2. Configure the Task Environment

Set a ReusePolicy with concurrency > 1. This allows multiple Flyte task attempts to run concurrently in the same container, all feeding into the same batcher.

gpu_env = flyte.TaskEnvironment(
name="gpu_worker",
resources=flyte.Resources(gpu="L4:1"),
reusable=flyte.ReusePolicy(
replicas=2,
concurrency=10, # 10 concurrent tasks per replica
),
)

@gpu_env.task
async def infer_batch(prompts: list[str]) -> list[str]:
batcher = await get_batcher()
futures = [await batcher.submit(Prompt(text=p)) for p in prompts]
return await asyncio.gather(*futures)

Monitoring and Statistics

The BatchStats class provides real-time visibility into the batcher's performance. You can access these metrics via the batcher.stats property.

AttributeDescription
total_submittedTotal records received via submit.
total_completedTotal records successfully processed.
total_batchesNumber of batches dispatched to process_fn.
utilizationFraction of time (0.0-1.0) spent processing vs. idle.

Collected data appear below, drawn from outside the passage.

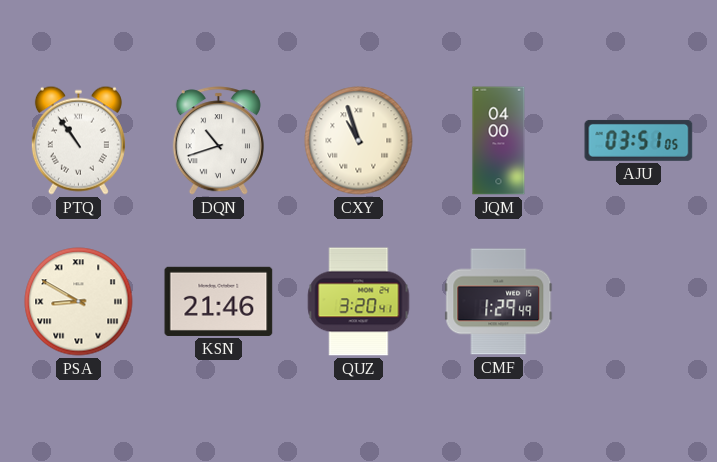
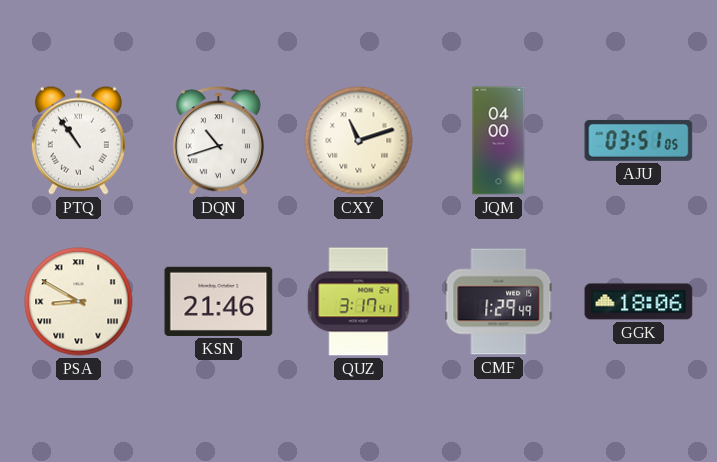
CXY: 10:57 -> 11:12
QUZ: 3:20 -> 3:17
GGK: none -> 18:06
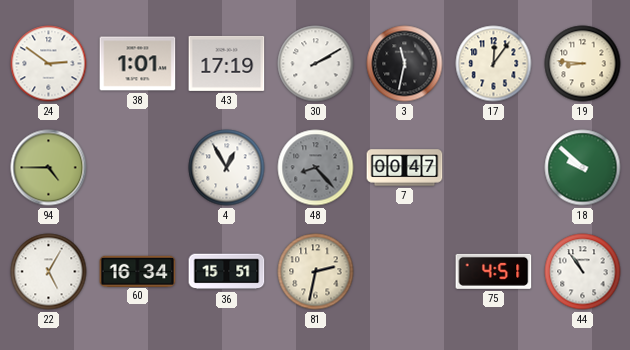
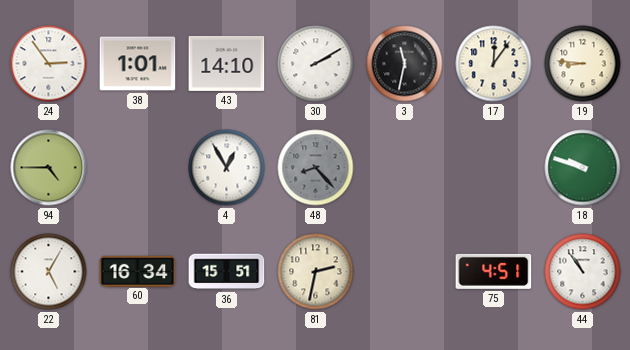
24: 2:51 -> 2:54
43: 17:19 -> 14:10
7: 00:47 -> none
18: 9:52 -> 9:48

Example of logging utilization from a task:

logger.info(
"Batcher utilization: %.1f%% | Avg Batch Size: %.1f",
batcher.stats.utilization * 100,
batcher.stats.avg_batch_size,
)

Important Constraints

  • Order Preservation: The process_fn (or inference_fn) must return a list of results in the exact same order and length as the input batch. If the lengths mismatch, DynamicBatcher raises a ValueError and fails all futures in that batch.
  • Error Handling: If the process_fn raises an exception, that exception is propagated to every asyncio.Future in the current batch.
  • Lifecycle: You must call await batcher.start() before submitting records. Using the batcher as an asynchronous context manager (async with DynamicBatcher(...) as b:) handles start and stop automatically.